One of the most popular questions at the Atlanta Tech Village is if our community is comprised of early twenty-somethings that are fresh out of college. While we do have several of those, our average age is around 30 with plenty of entrepreneurs in their 40s, 50s, and 60s. While there are outlier success stories of entrepreneurs going straight from college to startup CEO, I’m a fan of entrepreneurs-to-be working at a startup for a few years before starting their own company. Personally, I went straight from college to startup CEO and made a ton of mistakes I could have learned on someone else’s dime.
Here are a few lessons learned going into the startup CEO role with no real world experience:
- Culture is King – The tendency coming out of college is to focus on people that can get the job done — not people that meet the core values and get the job done (this is my most important lesson learned).
- Sales is Hard – Even the best products require extensive sales and marketing, which is difficult to appreciate without experiencing it first-hand. Acquiring customers is much harder than expected.

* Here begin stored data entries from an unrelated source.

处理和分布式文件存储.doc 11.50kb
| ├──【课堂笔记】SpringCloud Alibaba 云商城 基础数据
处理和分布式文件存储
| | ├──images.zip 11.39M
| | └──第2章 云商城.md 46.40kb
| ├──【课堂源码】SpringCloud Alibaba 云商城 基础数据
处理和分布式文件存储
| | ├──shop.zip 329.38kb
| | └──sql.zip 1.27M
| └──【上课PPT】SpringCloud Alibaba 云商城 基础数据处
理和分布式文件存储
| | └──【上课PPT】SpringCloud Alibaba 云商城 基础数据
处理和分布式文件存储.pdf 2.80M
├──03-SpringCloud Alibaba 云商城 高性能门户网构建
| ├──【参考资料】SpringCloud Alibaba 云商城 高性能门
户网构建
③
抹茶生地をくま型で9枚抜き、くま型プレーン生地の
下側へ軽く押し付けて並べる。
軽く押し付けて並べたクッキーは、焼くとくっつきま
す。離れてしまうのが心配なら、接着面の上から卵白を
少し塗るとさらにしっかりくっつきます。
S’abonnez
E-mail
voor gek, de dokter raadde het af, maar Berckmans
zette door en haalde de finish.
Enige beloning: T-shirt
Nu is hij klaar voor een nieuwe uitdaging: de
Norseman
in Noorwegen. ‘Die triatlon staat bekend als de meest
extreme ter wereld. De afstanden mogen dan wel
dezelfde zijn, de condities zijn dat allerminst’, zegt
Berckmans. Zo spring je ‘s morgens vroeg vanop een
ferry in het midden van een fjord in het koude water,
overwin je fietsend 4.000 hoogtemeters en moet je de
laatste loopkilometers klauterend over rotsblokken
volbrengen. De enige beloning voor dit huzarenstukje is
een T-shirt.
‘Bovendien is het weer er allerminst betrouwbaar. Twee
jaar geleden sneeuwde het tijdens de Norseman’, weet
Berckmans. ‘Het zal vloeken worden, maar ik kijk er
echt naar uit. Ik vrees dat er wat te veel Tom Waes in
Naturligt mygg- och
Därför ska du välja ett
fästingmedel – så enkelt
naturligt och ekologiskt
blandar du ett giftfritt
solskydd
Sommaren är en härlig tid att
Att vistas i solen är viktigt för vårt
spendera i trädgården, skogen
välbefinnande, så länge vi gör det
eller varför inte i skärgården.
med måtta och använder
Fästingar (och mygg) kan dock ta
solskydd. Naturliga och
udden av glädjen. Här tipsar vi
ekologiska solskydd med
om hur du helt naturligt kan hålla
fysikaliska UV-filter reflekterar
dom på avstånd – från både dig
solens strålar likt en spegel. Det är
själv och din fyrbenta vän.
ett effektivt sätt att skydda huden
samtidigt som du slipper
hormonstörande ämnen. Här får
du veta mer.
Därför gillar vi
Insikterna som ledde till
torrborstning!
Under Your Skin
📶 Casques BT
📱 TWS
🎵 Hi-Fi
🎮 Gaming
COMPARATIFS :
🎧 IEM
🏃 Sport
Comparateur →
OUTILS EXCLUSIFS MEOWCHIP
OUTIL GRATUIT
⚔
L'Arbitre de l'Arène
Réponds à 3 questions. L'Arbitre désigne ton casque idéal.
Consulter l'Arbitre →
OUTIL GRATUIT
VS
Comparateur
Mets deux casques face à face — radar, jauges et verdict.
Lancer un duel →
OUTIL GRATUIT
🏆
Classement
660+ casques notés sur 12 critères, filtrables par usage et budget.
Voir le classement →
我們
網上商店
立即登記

- Everything takes Longer – As an entrepreneur I like to rush things and move quickly. Only, most of the world doesn’t operate that way and everything takes longer than expected — much longer than expected.
- Multiple Iterations Required – Every successful venture I’ve been involved with started out doing something different from what they ultimately ended up doing. Don’t expect the first idea to work.
Going straight from college student to startup CEO is hard. Seeking mentors, peer entrepreneurs, and studying lessons learned will help increase the chance of success.
What else? What are some more thoughts on going from college student to startup CEO?